### TASK ITEM
Using the data below, transcribe exactly everything from the line that contains "Если вы не хотите, чтобы" down to the line that contains "Vimeo, abocloud. Sie". Include both of those lines and none of the pictures.

Content starts

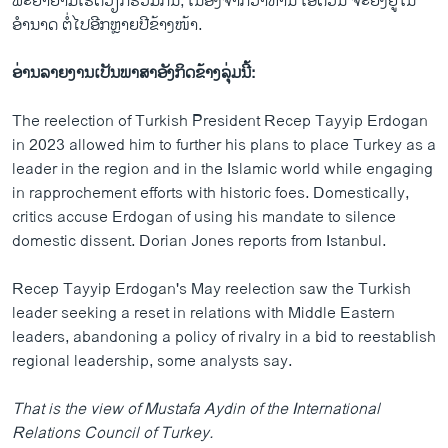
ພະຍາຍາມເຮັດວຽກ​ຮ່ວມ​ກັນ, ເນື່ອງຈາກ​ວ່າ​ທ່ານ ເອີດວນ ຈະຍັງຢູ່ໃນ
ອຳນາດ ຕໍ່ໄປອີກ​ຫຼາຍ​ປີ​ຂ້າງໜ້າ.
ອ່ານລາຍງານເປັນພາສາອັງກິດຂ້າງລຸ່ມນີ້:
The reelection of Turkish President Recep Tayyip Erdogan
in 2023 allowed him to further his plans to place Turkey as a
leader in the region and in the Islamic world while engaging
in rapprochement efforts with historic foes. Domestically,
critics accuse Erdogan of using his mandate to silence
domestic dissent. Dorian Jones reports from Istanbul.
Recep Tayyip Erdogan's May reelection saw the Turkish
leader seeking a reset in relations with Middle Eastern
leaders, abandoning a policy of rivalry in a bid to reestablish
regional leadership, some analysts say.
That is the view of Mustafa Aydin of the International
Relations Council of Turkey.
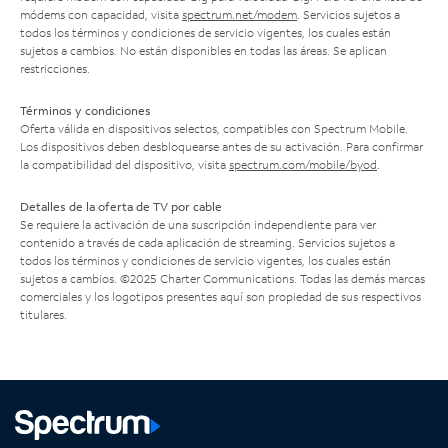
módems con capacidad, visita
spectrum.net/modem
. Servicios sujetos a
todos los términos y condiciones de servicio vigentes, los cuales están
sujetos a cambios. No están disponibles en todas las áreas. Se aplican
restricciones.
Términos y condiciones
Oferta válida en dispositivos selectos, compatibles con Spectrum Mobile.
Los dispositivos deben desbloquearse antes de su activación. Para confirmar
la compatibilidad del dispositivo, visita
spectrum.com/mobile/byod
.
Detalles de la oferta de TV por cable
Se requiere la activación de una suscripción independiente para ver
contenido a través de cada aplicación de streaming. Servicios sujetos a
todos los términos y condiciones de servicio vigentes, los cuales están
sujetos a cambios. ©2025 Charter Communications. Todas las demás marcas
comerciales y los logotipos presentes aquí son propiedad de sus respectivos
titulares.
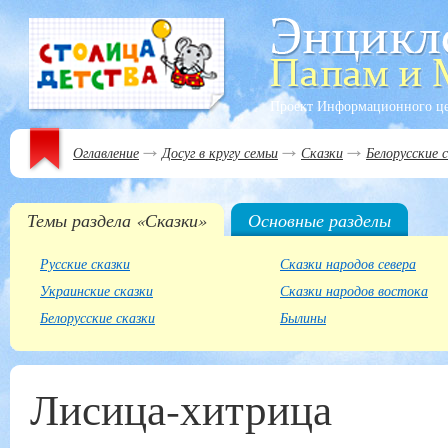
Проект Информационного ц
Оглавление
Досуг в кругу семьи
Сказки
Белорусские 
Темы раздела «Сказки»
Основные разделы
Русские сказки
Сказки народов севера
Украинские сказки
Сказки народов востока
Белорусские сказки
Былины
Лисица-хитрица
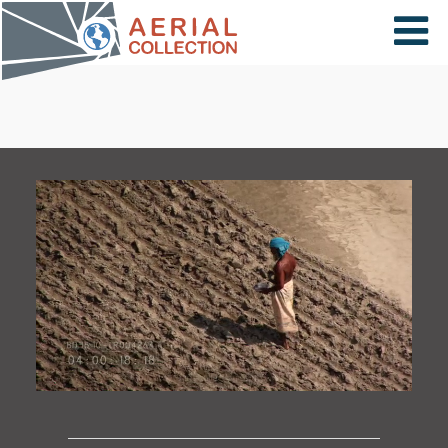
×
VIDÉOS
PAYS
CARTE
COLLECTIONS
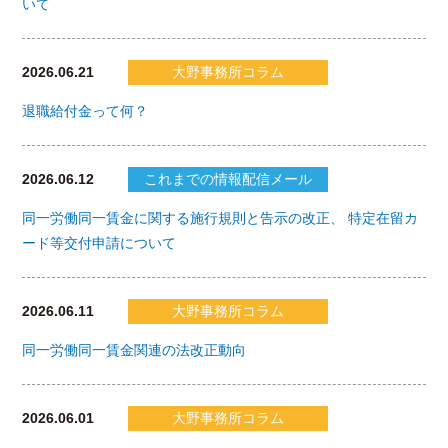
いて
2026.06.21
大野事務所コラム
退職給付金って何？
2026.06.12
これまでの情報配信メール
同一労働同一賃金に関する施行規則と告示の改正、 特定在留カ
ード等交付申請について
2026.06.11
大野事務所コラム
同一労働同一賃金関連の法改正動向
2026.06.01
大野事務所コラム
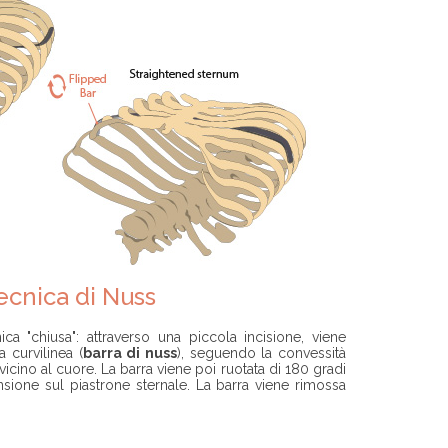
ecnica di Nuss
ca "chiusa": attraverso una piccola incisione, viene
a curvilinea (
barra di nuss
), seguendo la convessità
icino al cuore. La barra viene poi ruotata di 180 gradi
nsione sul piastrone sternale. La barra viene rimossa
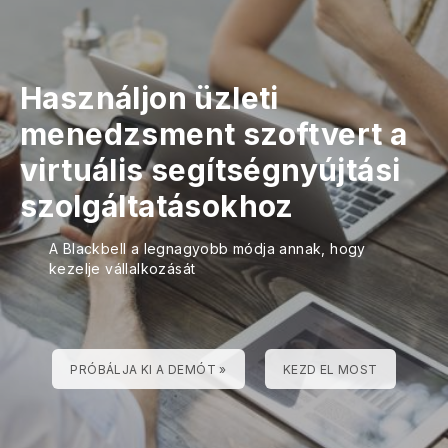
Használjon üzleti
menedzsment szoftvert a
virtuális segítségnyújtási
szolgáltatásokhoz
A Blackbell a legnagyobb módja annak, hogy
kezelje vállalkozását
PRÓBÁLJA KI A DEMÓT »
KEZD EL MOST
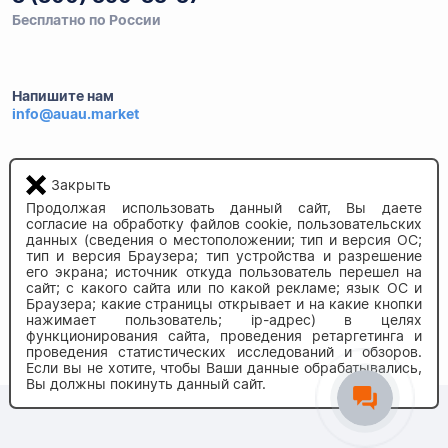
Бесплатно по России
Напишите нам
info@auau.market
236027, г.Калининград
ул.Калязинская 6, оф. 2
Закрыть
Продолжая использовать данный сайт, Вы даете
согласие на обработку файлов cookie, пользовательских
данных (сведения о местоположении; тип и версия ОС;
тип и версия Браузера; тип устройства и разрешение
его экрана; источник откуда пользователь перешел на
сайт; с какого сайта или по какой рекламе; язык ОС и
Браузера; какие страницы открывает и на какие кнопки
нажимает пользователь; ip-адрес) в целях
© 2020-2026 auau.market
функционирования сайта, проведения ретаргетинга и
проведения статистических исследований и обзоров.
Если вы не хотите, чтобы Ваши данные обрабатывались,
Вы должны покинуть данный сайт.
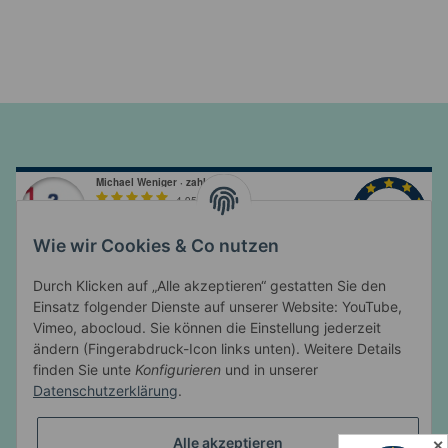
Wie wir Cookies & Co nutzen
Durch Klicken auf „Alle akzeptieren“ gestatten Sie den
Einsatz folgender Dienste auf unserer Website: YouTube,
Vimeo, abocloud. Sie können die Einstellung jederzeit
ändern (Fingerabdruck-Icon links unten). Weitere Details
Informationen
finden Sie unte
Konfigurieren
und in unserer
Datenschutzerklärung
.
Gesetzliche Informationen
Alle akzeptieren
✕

Content ends

### EXERCISE OUTPUT
Если вы не хотите, чтобы Ваши данные обрабатывались,
Вы должны покинуть данный сайт.
Wie wir Cookies & Co nutzen
Durch Klicken auf „Alle akzeptieren“ gestatten Sie den
Einsatz folgender Dienste auf unserer Website: YouTube,
Vimeo, abocloud. Sie können die Einstellung jederzeit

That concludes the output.